I laugh and Abby shoots me a perturbed look, but I know she’s not mad at all. This is how they tease each other and I’m not sure if it’s to make me laugh or just how they are with each other all the time.

I didn’t know either of them well until Aunt Hilary contacted me about my dad’s heart attack. I hadn’t seen her since I was a teenager and not often before that. But I’ve seen both of them a handful of times since my dad died and they’ve made it so easy, so comfortable—it almost feels like we could become a close-knit family.

Abby holds up her hand. “No one is wrecking my mood. Not today, Robert Redford.”

“Robert Redford?” I ask.

Aunt Hilary shakes her head. “She has an unreasonable and unwarranted distaste for that poor sexy man.”

Abby shudders. “You’re just determined to bring me down today, aren’t you?”

Aunt Hilary holds up her phone and shows me a picture of a young Robert.

“What could possibly be wrong with that face?” she asks.

I lift my eyebrows. “Cute,” I say.

“Right?” Aunt Hilary adds.

Abby looks at it and makes a face, blocking the screen.

“He’s in his eighties and still rocking some hotness,” Aunt Hilary says.

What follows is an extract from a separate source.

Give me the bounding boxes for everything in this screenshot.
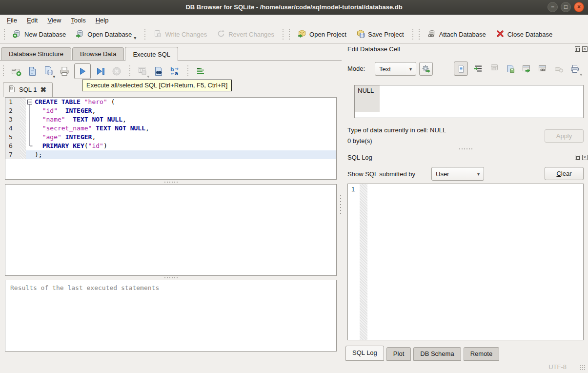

“Don’t you dare subject that girl to old Robert,” Abby says, grabbing Aunt Hilary’s phone and placing it facedown. “Now…” She claps her hands and it’s hard not to feel lighter and happier when she’s around, even in this house. “I was thinking today would be the perfect day for me to treat my favorite girls to The Pink Ski. What do you think?”

They both look at me expectantly, and my mouth opens and closes. I swallow hard and then go pour more coffee to avoid answering right away.